Why Do Clocks Run Clockwise?
When someone says to pass papers clockwise, you (hopefully) know exactly what they're talking about. Pass those papers to the left. It's engrained enough that it'd be easy to not realize there's a reason clocks run clockwise. If you asked your dad as a kid he might have said, "They move that way because they do. Go clean your room." That's not very helpful, but it's not entirely inaccurate.
The Today I Found Out YouTube channel has endeavored to explain this basic bit of knowledge we take for granted. And while the answer is kind of "just because," the channel contextualizes how we got to that point where the direction was just commonly accepted.
A big part of the reason clock hands move in the direction they do is because of the direction the Earth rotates, as well as the fact that a significant portion of civilization happened to develop in the Northern Hemisphere.
The video goes into detail, but the big nugget here is about sundials.
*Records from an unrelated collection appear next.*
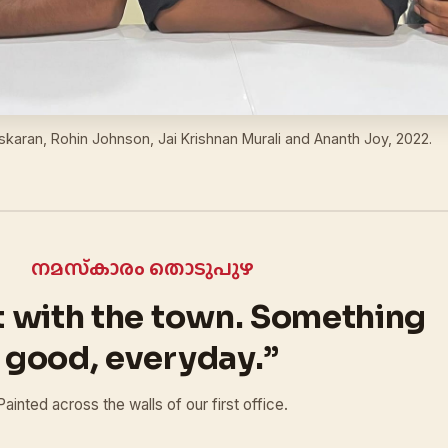
askaran, Rohin Johnson, Jai Krishnan Murali and Ananth Joy, 2022.
നമസ്‌കാരം തൊടുപുഴ
t with the town. Something
good, everyday.”
Painted across the walls of our first office.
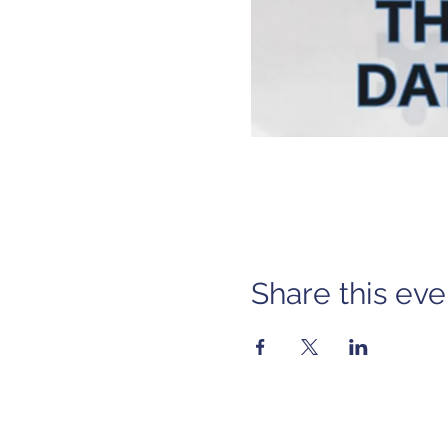
Share this eve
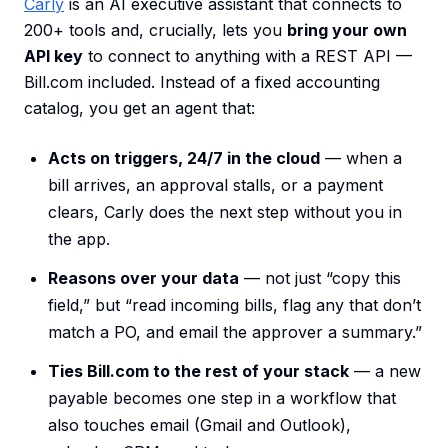
Carly
is an AI executive assistant that connects to
200+ tools and, crucially, lets you
bring your own
API key
to connect to anything with a REST API —
Bill.com included. Instead of a fixed accounting
catalog, you get an agent that:
Acts on triggers, 24/7 in the cloud
— when a
bill arrives, an approval stalls, or a payment
clears, Carly does the next step without you in
the app.
Reasons over your data
— not just “copy this
field,” but “read incoming bills, flag any that don’t
match a PO, and email the approver a summary.”
Ties Bill.com to the rest of your stack
— a new
payable becomes one step in a workflow that
also touches email (Gmail and Outlook),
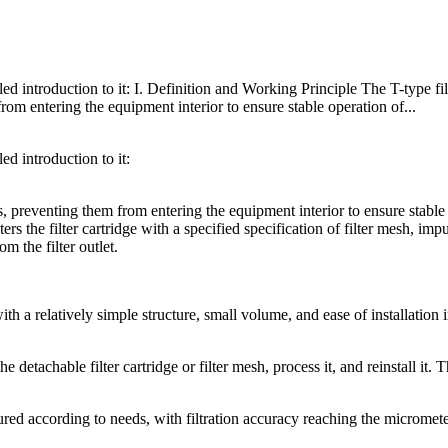
led introduction to it: I. Definition and Working Principle The T-type filt
 from entering the equipment interior to ensure stable operation of...
ed introduction to it:
ses, preventing them from entering the equipment interior to ensure stable
rs the filter cartridge with a specified specification of filter mesh, impu
om the filter outlet.
ith a relatively simple structure, small volume, and ease of installation 
tachable filter cartridge or filter mesh, process it, and reinstall it. 
gured according to needs, with filtration accuracy reaching the micromet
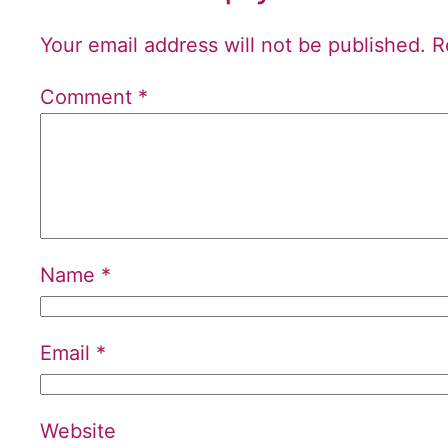
Your email address will not be published.
R
Comment
*
Name
*
Email
*
Website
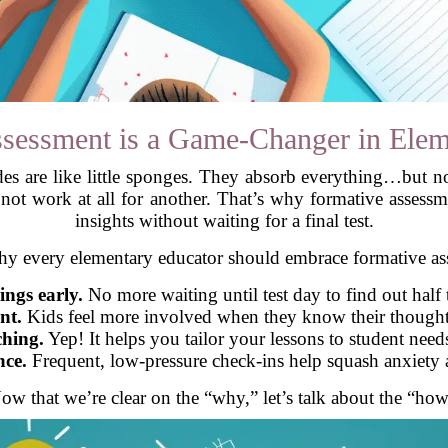
sessment is a Game-Changer in Elem
des are like little sponges. They absorb everything…but n
t work at all for another. That’s why formative assessme
insights without waiting for a final test.
hy every elementary educator should embrace formative as
ings early.
No more waiting until test day to find out half 
nt.
Kids feel more involved when they know their thoughts
ching.
Yep! It helps you tailor your lessons to student needs
nce.
Frequent, low-pressure check-ins help squash anxiety 
ow that we’re clear on the “why,” let’s talk about the “how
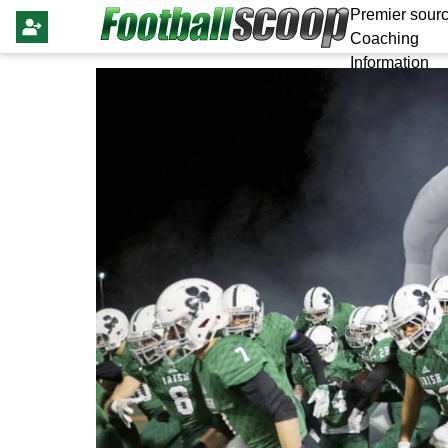
Premier sourc
Coaching
Information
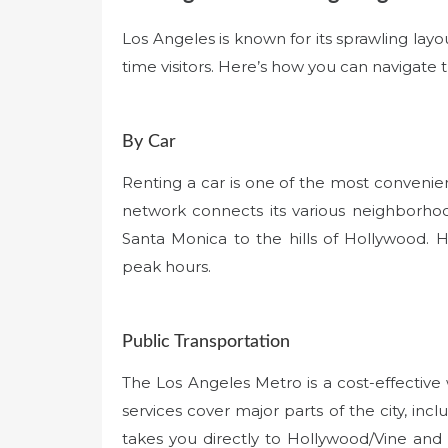
Los Angeles is known for its sprawling layo
time visitors. Here’s how you can navigate th
By Car
Renting a car is one of the most convenien
network connects its various neighborhoo
Santa Monica to the hills of Hollywood. H
peak hours.
Public Transportation
The Los Angeles Metro is a cost-effectiv
services cover major parts of the city, inc
takes you directly to Hollywood/Vine and 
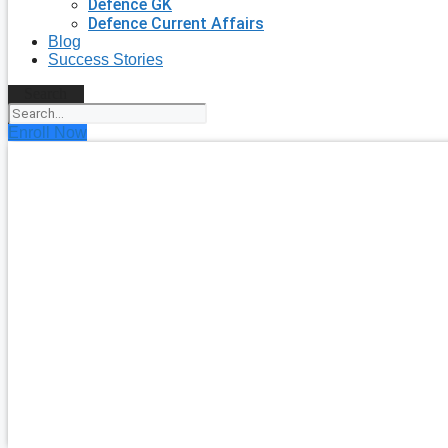
Defence GK
Defence Current Affairs
Blog
Success Stories
Search
Enroll Now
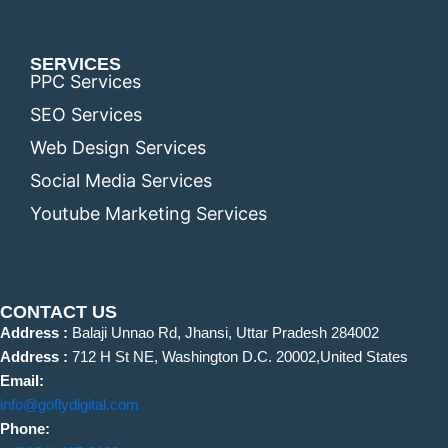
SERVICES
PPC Services
SEO Services
Web Design Services
Social Media Services
Youtube Marketing Services
CONTACT US
Address :
Balaji Unnao Rd, Jhansi, Uttar Pradesh 284002
Address :
712 H St NE, Washington D.C. 20002,United States
Email:
info@goflydigital.com
Phone:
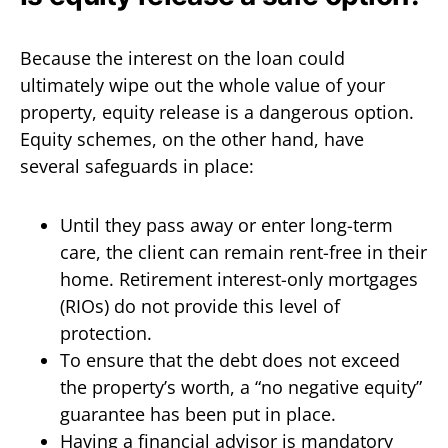
Because the interest on the loan could
ultimately wipe out the whole value of your
property, equity release is a dangerous option.
Equity schemes, on the other hand, have
several safeguards in place:
Until they pass away or enter long-term
care, the client can remain rent-free in their
home. Retirement interest-only mortgages
(RIOs) do not provide this level of
protection.
To ensure that the debt does not exceed
the property’s worth, a “no negative equity”
guarantee has been put in place.
Having a financial advisor is mandatory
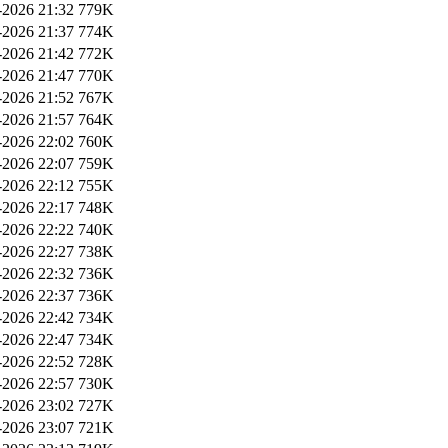
2026 21:32
779K
2026 21:37
774K
2026 21:42
772K
2026 21:47
770K
2026 21:52
767K
2026 21:57
764K
2026 22:02
760K
2026 22:07
759K
2026 22:12
755K
2026 22:17
748K
2026 22:22
740K
2026 22:27
738K
2026 22:32
736K
2026 22:37
736K
2026 22:42
734K
2026 22:47
734K
2026 22:52
728K
2026 22:57
730K
2026 23:02
727K
2026 23:07
721K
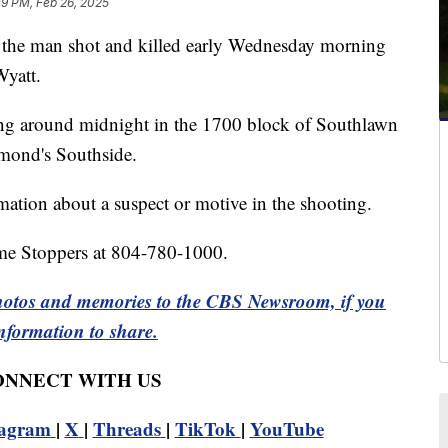
09 PM, Feb 26, 2025
he man shot and killed early Wednesday morning
Wyatt.
ting around midnight in the 1700 block of Southlawn
mond's Southside.
rmation about a suspect or motive in the shooting.
ime Stoppers at 804-780-1000.
otos and memories to the CBS Newsroom, if you
nformation to share.
CONNECT WITH US
tagram
|
X
|
Threads
|
TikTok
|
YouTube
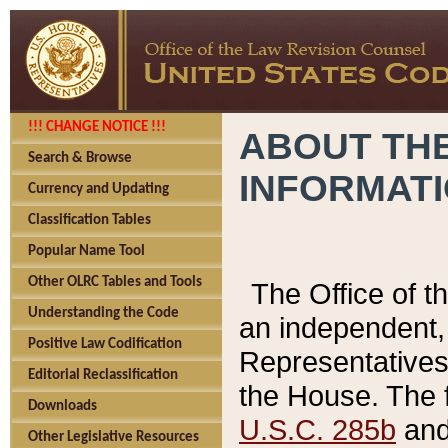
!!! CHANGE NOTICE !!!
ABOUT THE
Search & Browse
INFORMAT
Currency and Updating
Classification Tables
Popular Name Tool
Other OLRC Tables and Tools
The Office of 
Understanding the Code
an independent, 
Positive Law Codification
Representatives 
Editorial Reclassification
the House. The 
Downloads
U.S.C. 285b
and 
Other Legislative Resources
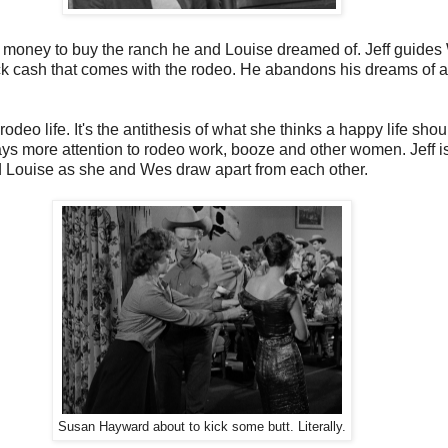
h money to buy the ranch he and Louise dreamed of. Jeff guides 
k cash that comes with the rodeo. He abandons his dreams of a r
rodeo life. It's the antithesis of what she thinks a happy life s
s more attention to rodeo work, booze and other women. Jeff is
nd Louise as she and Wes draw apart from each other.
Susan Hayward about to kick some butt. Literally.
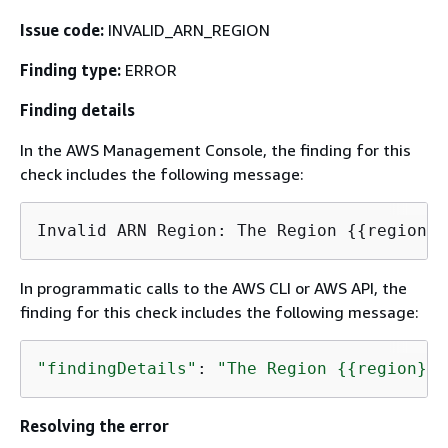
Issue code:
INVALID_ARN_REGION
Finding type:
ERROR
Finding details
In the AWS Management Console, the finding for this
check includes the following message:
Invalid ARN Region: The Region 
{
{
In programmatic calls to the AWS CLI or AWS API, the
finding for this check includes the following message:
"findingDetails"
: 
"The Region 
{
{
region}} 
Resolving the error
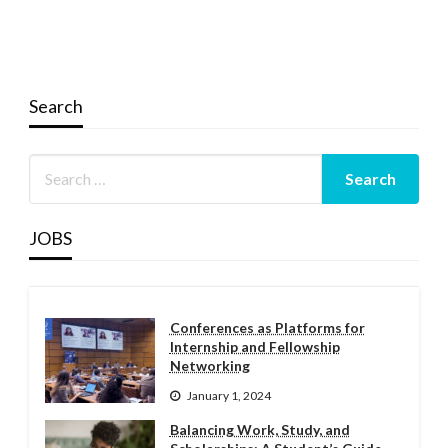
Search
JOBS
Conferences as Platforms for
Internship and Fellowship
Networking
January 1, 2024
Balancing Work, Study, and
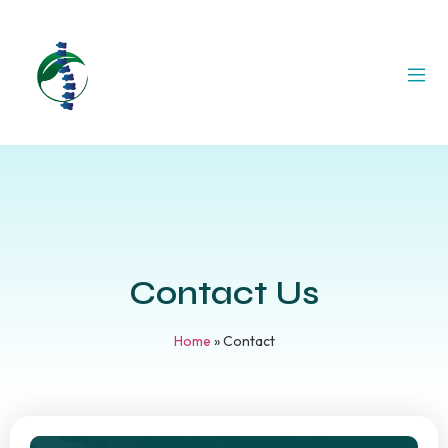
Contact Us
Home
»
Contact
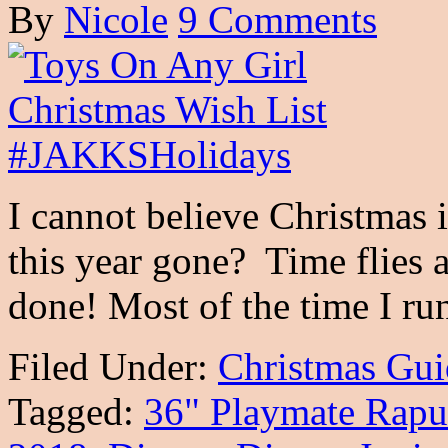
By
Nicole
9 Comments
I cannot believe Christmas 
this year gone? Time flies 
done! Most of the time I r
Filed Under:
Christmas Gui
Tagged:
36" Playmate Rapu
If you jab a stick into the ground to make a sundial (with the stick serving as the sundial's gnomon) in a Northern Hemisphere country like Egypt, the shadow you'd tell time by moves in a clockwise direction. That's due to the rotation of the Earth. If you made the same sundial in South Africa, located in the Southern Hemisphere, the shadow would move counterclockwise.
As clock technology progressed and moved away from sundials, the hands of a clock continued to move in a clockwise direction. That's what everyone was used to. It made sense instantly because people were familiar with the sundial. So, if anyone every asks you why clocks run clockwise, feel free to say "just because they do." You'll be right, more or less.